◆ **EXERCISE**: Make a verbatim copy of the entries below; pictures stay out.

DATASET Block Start

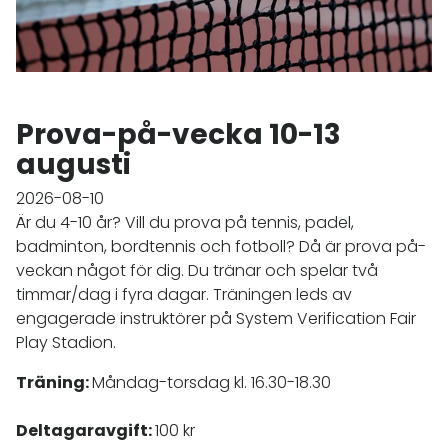
Prova-på-vecka 10-13
augusti
2026-08-10
Är du 4-10 år? Vill du prova på tennis, padel,
badminton, bordtennis och fotboll? Då är prova på-
veckan något för dig. Du tränar och spelar två
timmar/dag i fyra dagar. Träningen leds av
engagerade instruktörer på System Verification Fair
Play Stadion.
Träning:
Måndag-torsdag kl. 16.30-18.30
Deltagaravgift:
100 kr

DATASET Block End

◆ **ANSWER TO THE PROBLEM**:
Prova-på-vecka 10-13
augusti
2026-08-10
Är du 4-10 år? Vill du prova på tennis, padel,
badminton, bordtennis och fotboll? Då är prova på-
veckan något för dig. Du tränar och spelar två
timmar/dag i fyra dagar. Träningen leds av
engagerade instruktörer på System Verification Fair
Play Stadion.
Träning:
Måndag-torsdag kl. 16.30-18.30
Deltagaravgift:
100 kr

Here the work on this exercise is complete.